**Stored items**

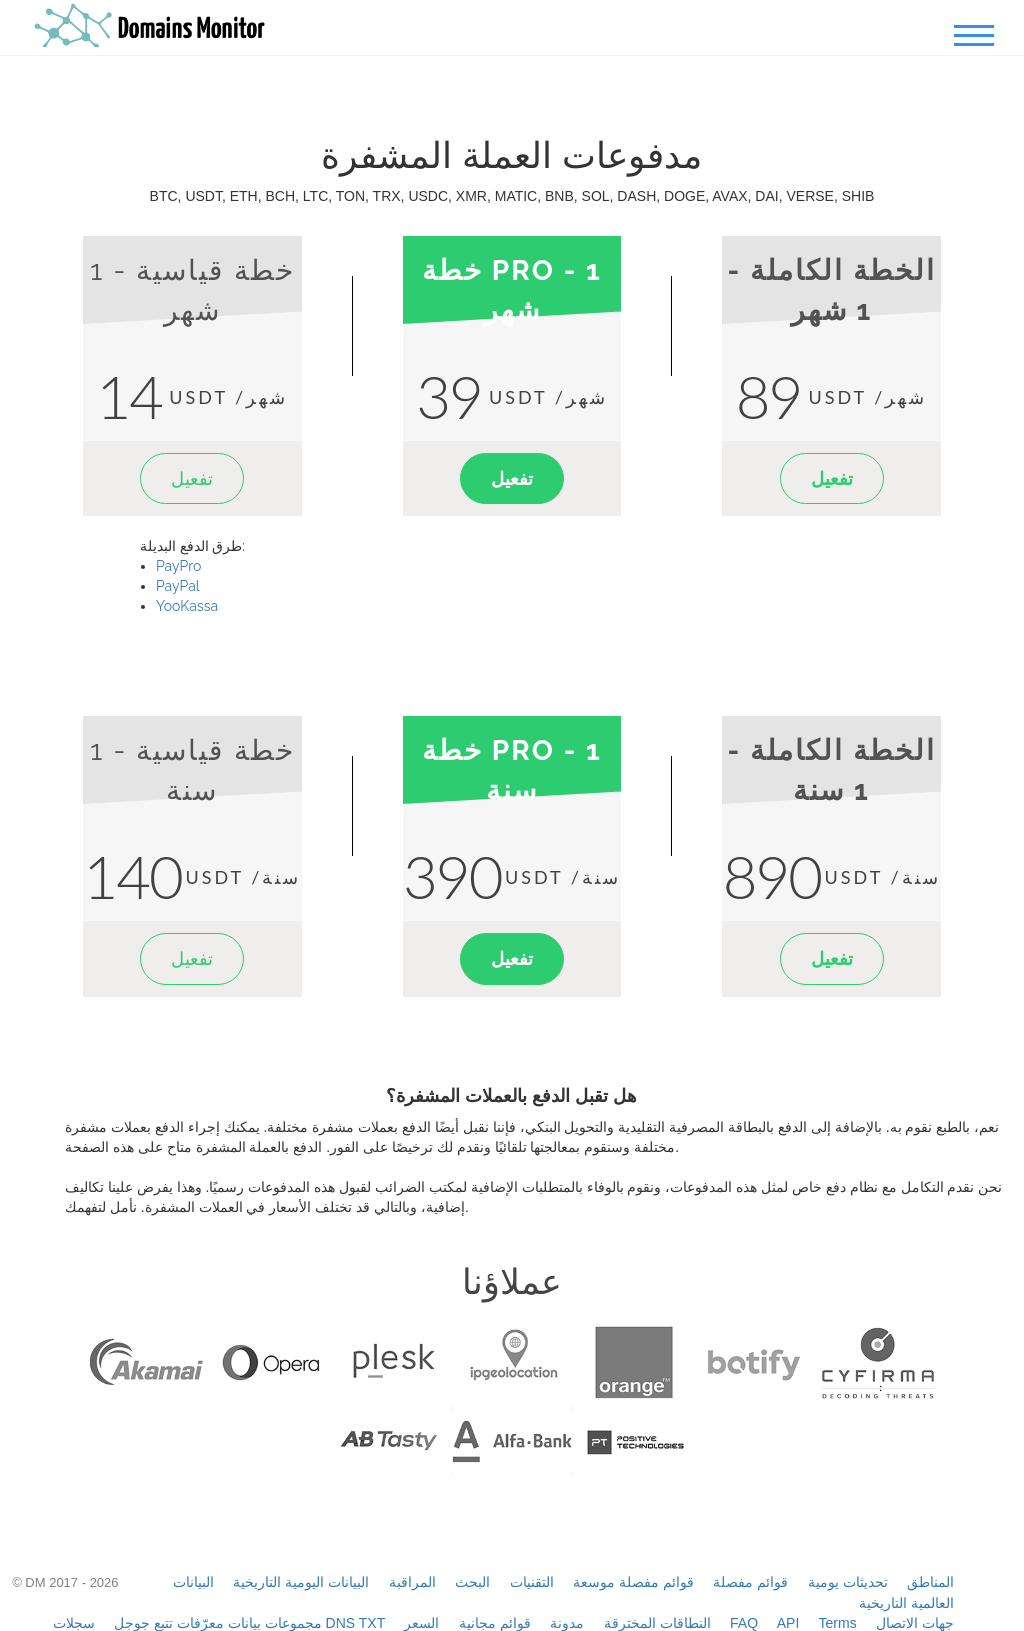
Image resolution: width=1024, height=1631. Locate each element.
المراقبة (412, 1582)
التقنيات (532, 1582)
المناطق (930, 1582)
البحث (472, 1582)
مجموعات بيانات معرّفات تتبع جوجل (218, 1623)
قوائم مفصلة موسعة (633, 1582)
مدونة (567, 1623)
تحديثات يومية (848, 1582)
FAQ (744, 1623)
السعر (421, 1623)
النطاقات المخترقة (657, 1623)
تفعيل (192, 478)
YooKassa (187, 606)
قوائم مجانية (495, 1623)
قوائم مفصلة (750, 1582)
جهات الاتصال (915, 1623)
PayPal (178, 586)
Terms (838, 1623)
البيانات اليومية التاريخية (301, 1582)
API (788, 1623)
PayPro (178, 566)
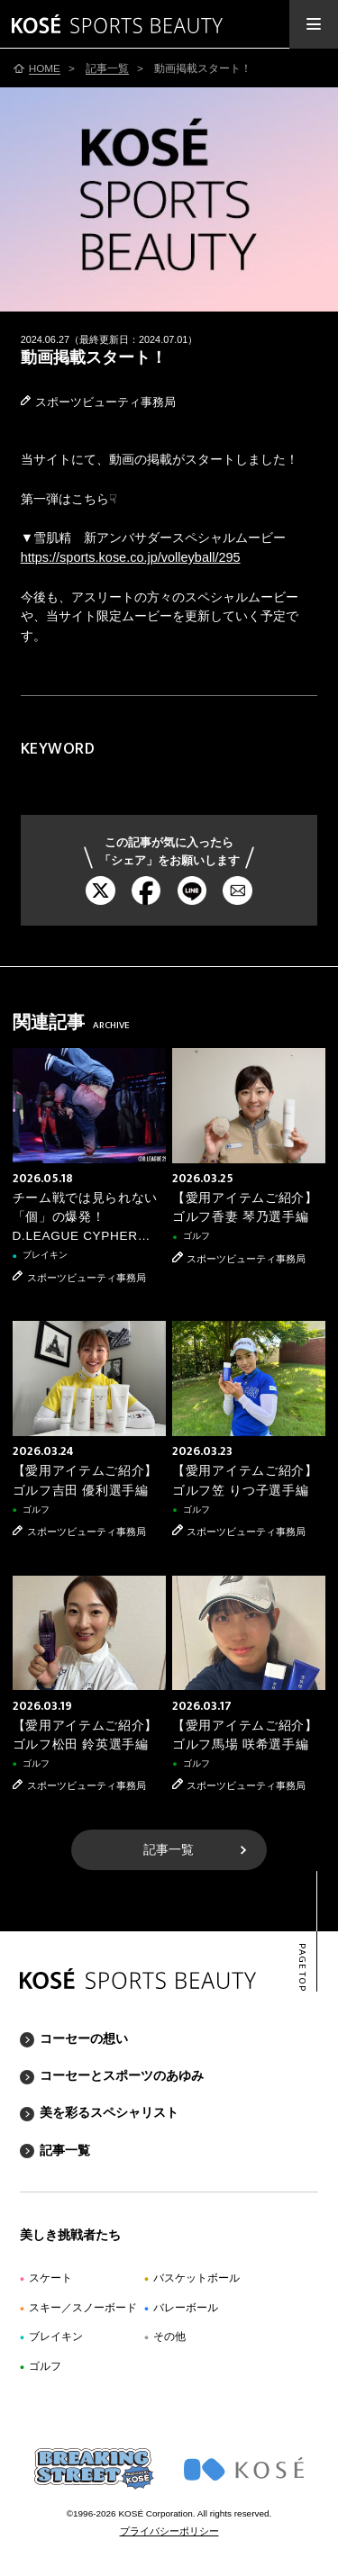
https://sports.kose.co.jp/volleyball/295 (131, 557)
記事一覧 (168, 1850)
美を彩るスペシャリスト (109, 2112)
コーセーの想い (84, 2038)
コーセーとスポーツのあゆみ (122, 2075)
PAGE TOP (301, 1968)
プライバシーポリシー (169, 2531)
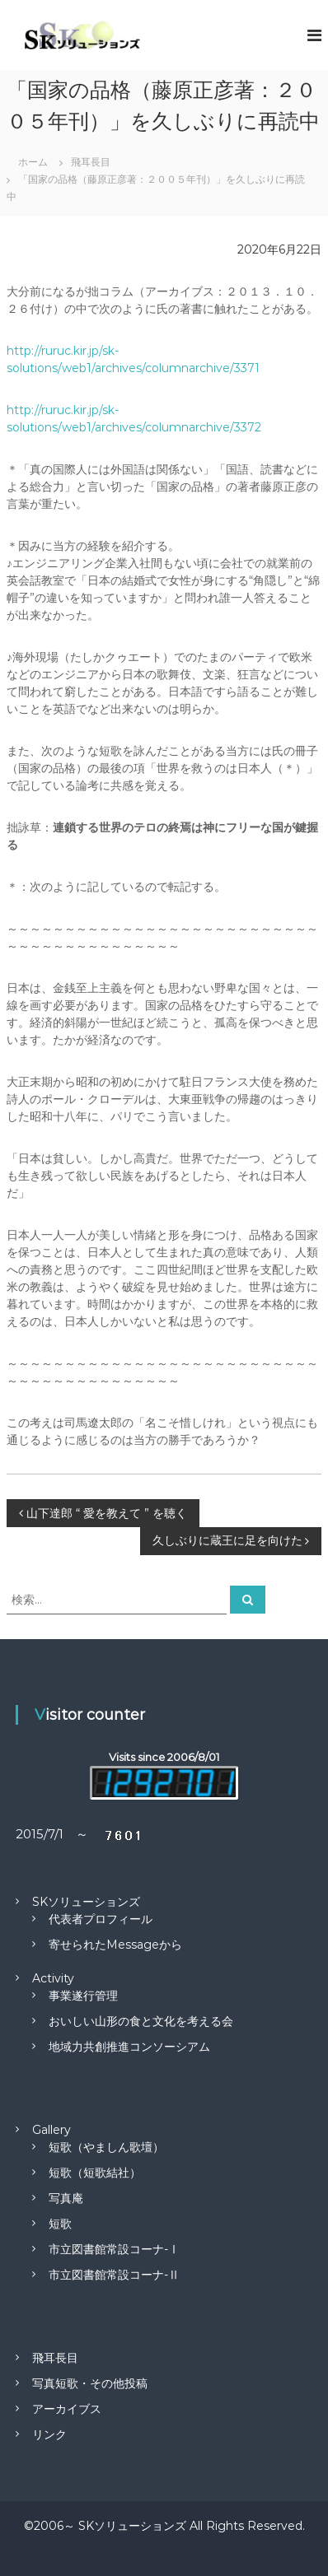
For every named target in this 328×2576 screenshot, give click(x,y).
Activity (53, 1978)
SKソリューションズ (86, 1901)
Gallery (51, 2129)
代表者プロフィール (100, 1919)
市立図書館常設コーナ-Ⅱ (114, 2274)
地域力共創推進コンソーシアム (129, 2046)
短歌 (60, 2223)
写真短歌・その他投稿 (90, 2383)
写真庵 (66, 2198)
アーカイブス (66, 2408)
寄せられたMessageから (115, 1944)
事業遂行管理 (83, 1995)
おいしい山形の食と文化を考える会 (141, 2021)
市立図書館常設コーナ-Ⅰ (114, 2249)
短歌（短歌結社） (95, 2172)
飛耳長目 (55, 2357)
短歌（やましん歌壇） (106, 2147)
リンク (49, 2434)
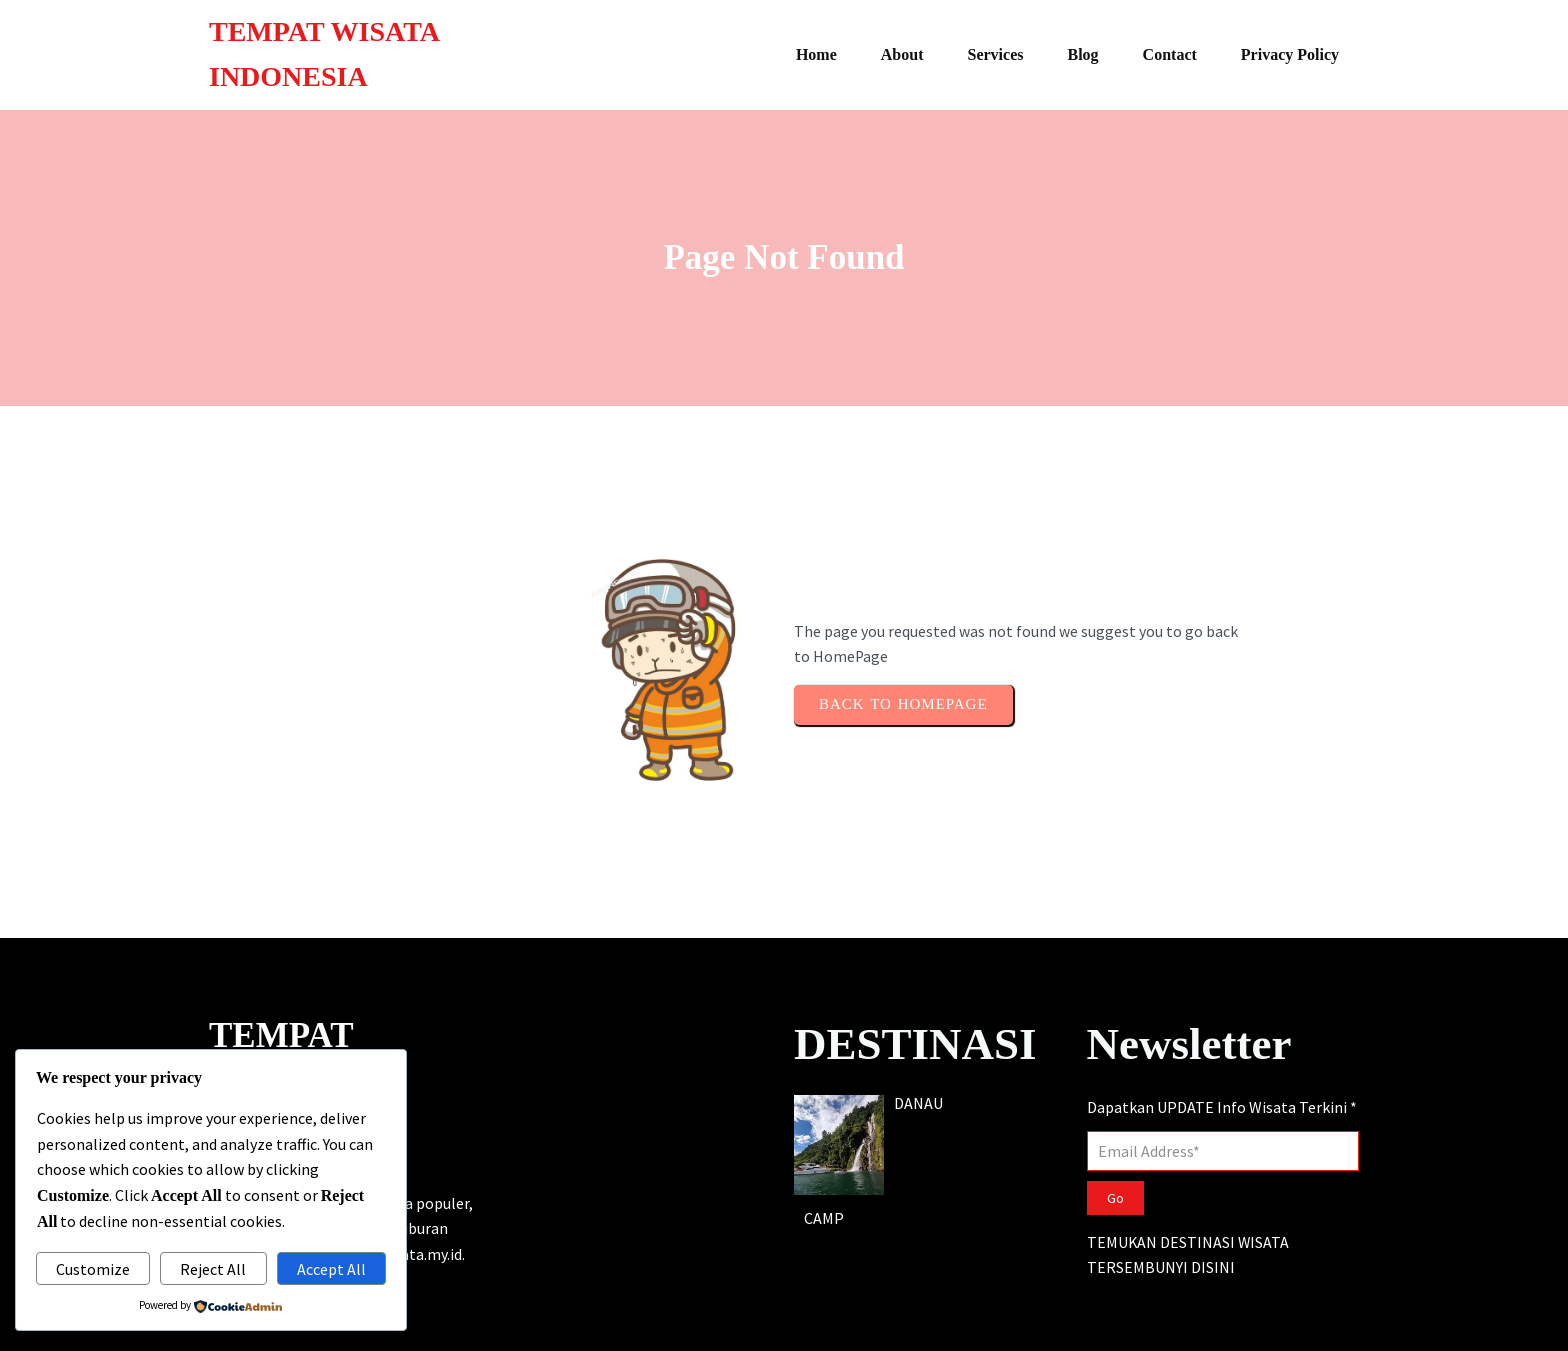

**What needs to be done**
Only the lines from the one containing "المراقبة (412, 1582)" through the last line of the entries belong in the answer, given again exactly. Images stay out.

**Response below**
المراقبة (412, 1582)
التقنيات (532, 1582)
المناطق (930, 1582)
البحث (472, 1582)
مجموعات بيانات معرّفات تتبع جوجل (218, 1623)
قوائم مفصلة موسعة (633, 1582)
مدونة (567, 1623)
تحديثات يومية (848, 1582)
FAQ (744, 1623)
السعر (421, 1623)
النطاقات المخترقة (657, 1623)
تفعيل (192, 478)
YooKassa (187, 606)
قوائم مجانية (495, 1623)
قوائم مفصلة (750, 1582)
جهات الاتصال (915, 1623)
PayPal (178, 586)
Terms (838, 1623)
البيانات اليومية التاريخية (301, 1582)
API (788, 1623)
PayPro (178, 566)
https://sports.kose.co.jp/volleyball/295 (131, 557)
記事一覧 (168, 1850)
美を彩るスペシャリスト (109, 2112)
コーセーの想い (84, 2038)
コーセーとスポーツのあゆみ (122, 2075)
PAGE TOP (301, 1968)
プライバシーポリシー (169, 2531)
For every named target in this 328×2576 screenshot, give click(x,y).
Activity (53, 1978)
SKソリューションズ (86, 1901)
Gallery (51, 2129)
代表者プロフィール (100, 1919)
市立図書館常設コーナ-Ⅱ (114, 2274)
地域力共創推進コンソーシアム (129, 2046)
短歌 (60, 2223)
写真短歌・その他投稿 (90, 2383)
写真庵 (66, 2198)
アーカイブス (66, 2408)
寄せられたMessageから (115, 1944)
事業遂行管理 (83, 1995)
おいしい山形の食と文化を考える会 (141, 2021)
市立図書館常設コーナ-Ⅰ (114, 2249)
短歌（短歌結社） (95, 2172)
飛耳長目 (55, 2357)
短歌（やましん歌壇） (106, 2147)
リンク (49, 2434)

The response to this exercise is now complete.